_WORK INSTRUCTION:_ Print out the data that follows exactly, character for character, apart from the pictures.

** SUPPLIED MATERIAL follows **

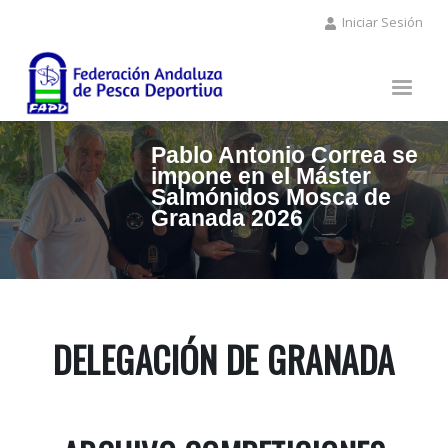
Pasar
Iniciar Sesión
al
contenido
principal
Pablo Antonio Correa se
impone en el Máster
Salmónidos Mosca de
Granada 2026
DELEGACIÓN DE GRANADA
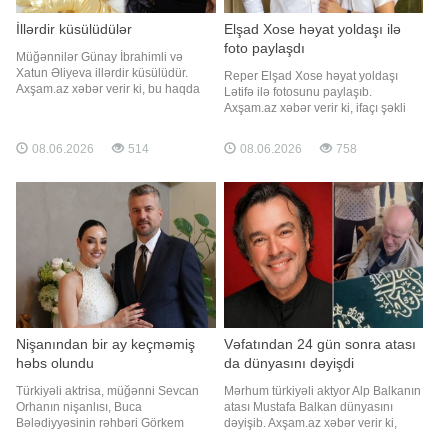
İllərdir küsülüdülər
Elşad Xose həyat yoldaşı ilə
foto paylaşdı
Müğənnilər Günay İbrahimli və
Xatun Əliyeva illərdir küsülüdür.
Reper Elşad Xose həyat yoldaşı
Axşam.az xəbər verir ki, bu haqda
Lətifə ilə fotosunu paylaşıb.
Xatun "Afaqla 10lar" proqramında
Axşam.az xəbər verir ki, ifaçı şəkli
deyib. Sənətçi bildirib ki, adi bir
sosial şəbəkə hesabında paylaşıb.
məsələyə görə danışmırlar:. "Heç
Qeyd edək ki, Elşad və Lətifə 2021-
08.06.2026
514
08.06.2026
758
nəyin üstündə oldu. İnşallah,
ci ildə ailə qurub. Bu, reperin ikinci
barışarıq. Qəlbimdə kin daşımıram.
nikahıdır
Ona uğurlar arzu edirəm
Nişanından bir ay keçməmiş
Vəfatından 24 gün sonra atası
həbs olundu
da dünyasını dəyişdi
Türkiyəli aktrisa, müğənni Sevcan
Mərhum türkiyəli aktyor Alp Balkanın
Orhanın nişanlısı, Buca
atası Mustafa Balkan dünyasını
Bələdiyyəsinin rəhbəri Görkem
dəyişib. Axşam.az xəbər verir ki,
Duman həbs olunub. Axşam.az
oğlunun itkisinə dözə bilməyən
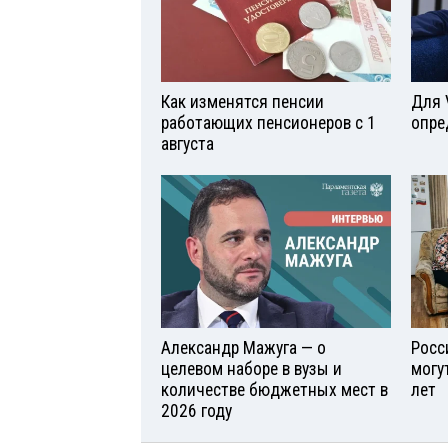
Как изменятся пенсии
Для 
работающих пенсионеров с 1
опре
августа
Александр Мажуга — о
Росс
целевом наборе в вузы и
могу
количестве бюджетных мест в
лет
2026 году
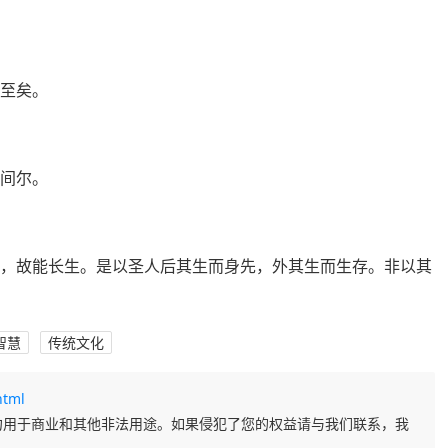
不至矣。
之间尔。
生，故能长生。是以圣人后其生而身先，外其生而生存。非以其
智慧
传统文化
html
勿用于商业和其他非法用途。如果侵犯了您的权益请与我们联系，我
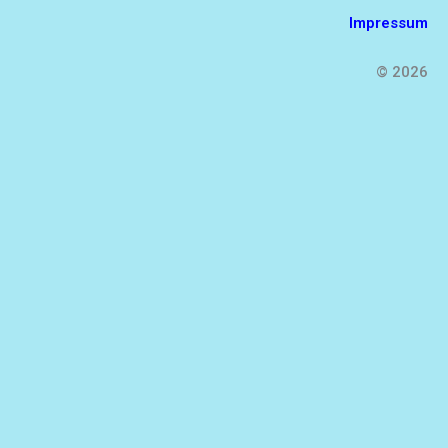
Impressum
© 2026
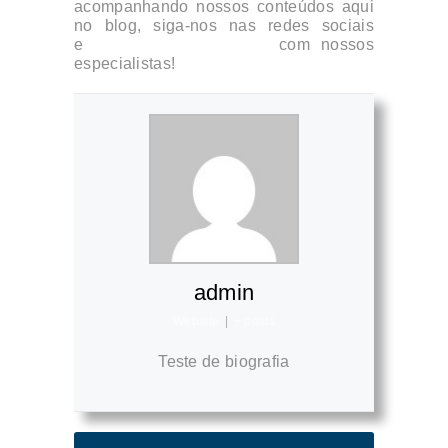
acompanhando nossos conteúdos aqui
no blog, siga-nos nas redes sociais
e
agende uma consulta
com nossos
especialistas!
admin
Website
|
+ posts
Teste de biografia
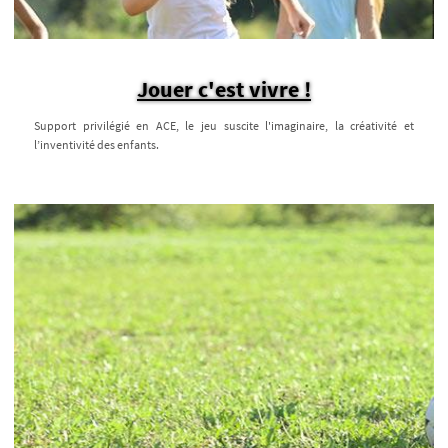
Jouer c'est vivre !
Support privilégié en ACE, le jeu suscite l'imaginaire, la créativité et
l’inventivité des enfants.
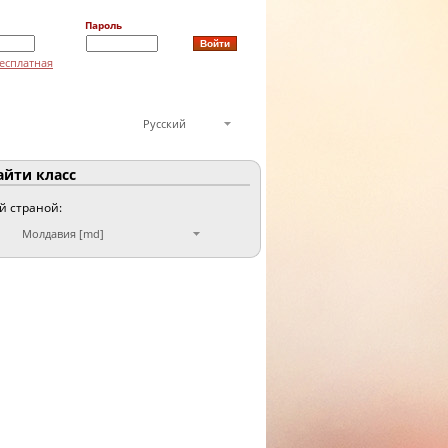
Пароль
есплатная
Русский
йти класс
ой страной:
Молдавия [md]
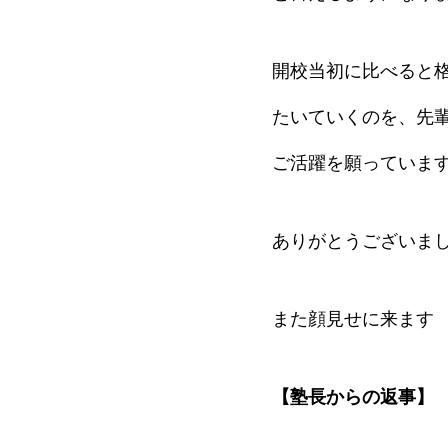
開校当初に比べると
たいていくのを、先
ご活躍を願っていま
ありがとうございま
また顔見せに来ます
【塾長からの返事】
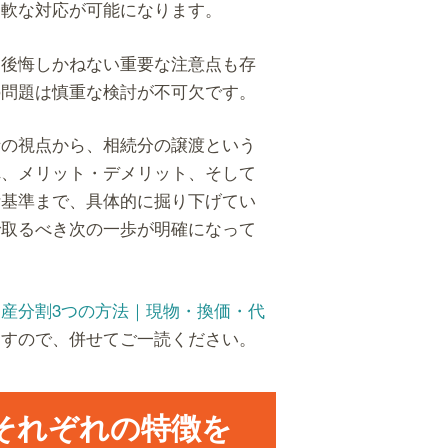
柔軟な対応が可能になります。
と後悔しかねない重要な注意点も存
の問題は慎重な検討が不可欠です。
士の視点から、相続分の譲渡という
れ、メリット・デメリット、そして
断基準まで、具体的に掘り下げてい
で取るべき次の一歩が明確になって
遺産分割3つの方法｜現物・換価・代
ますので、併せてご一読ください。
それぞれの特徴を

** End of SUPPLIED MATERIAL **

_TASK RESPONSE:_
Pasar
Iniciar Sesión
al
contenido
principal
Pablo Antonio Correa se
impone en el Máster
Salmónidos Mosca de
Granada 2026
DELEGACIÓN DE GRANADA
İllərdir küsülüdülər
Elşad Xose həyat yoldaşı ilə
foto paylaşdı
Müğənnilər Günay İbrahimli və
Xatun Əliyeva illərdir küsülüdür.
Reper Elşad Xose həyat yoldaşı
Axşam.az xəbər verir ki, bu haqda
Lətifə ilə fotosunu paylaşıb.
Xatun "Afaqla 10lar" proqramında
Axşam.az xəbər verir ki, ifaçı şəkli
deyib. Sənətçi bildirib ki, adi bir
sosial şəbəkə hesabında paylaşıb.
məsələyə görə danışmırlar:. "Heç
Qeyd edək ki, Elşad və Lətifə 2021-
08.06.2026
514
08.06.2026
758
nəyin üstündə oldu. İnşallah,
ci ildə ailə qurub. Bu, reperin ikinci
barışarıq. Qəlbimdə kin daşımıram.
nikahıdır
Ona uğurlar arzu edirəm
Nişanından bir ay keçməmiş
Vəfatından 24 gün sonra atası
həbs olundu
da dünyasını dəyişdi
Türkiyəli aktrisa, müğənni Sevcan
Mərhum türkiyəli aktyor Alp Balkanın
Orhanın nişanlısı, Buca
atası Mustafa Balkan dünyasını
Bələdiyyəsinin rəhbəri Görkem
dəyişib. Axşam.az xəbər verir ki,
Duman həbs olunub. Axşam.az
oğlunun itkisinə dözə bilməyən
Как изменятся пенсии
Для 
работающих пенсионеров с 1
опре
августа
Александр Мажуга — о
Росс
целевом наборе в вузы и
могу
количестве бюджетных мест в
лет
2026 году
不至矣。
之间尔。
生，故能长生。是以圣人后其生而身先，外其生而生存。非以其
智慧
传统文化
html
勿用于商业和其他非法用途。如果侵犯了您的权益请与我们联系，我
Impressum
© 2026
acompanhando nossos conteúdos aqui
no blog, siga-nos nas redes sociais
e
agende uma consulta
com nossos
especialistas!
admin
Website
|
+ posts
Teste de biografia
Jouer c'est vivre !
Support privilégié en ACE, le jeu suscite l'imaginaire, la créativité et
l’inventivité des enfants.
Пароль
есплатная
Русский
йти класс
ой страной:
Молдавия [md]
開校当初に比べると
たいていくのを、先
ご活躍を願っていま
ありがとうございま
また顔見せに来ます
【塾長からの返事】
柔軟な対応が可能になります。
と後悔しかねない重要な注意点も存
の問題は慎重な検討が不可欠です。
士の視点から、相続分の譲渡という
れ、メリット・デメリット、そして
断基準まで、具体的に掘り下げてい
で取るべき次の一歩が明確になって
遺産分割3つの方法｜現物・換価・代
ますので、併せてご一読ください。
それぞれの特徴を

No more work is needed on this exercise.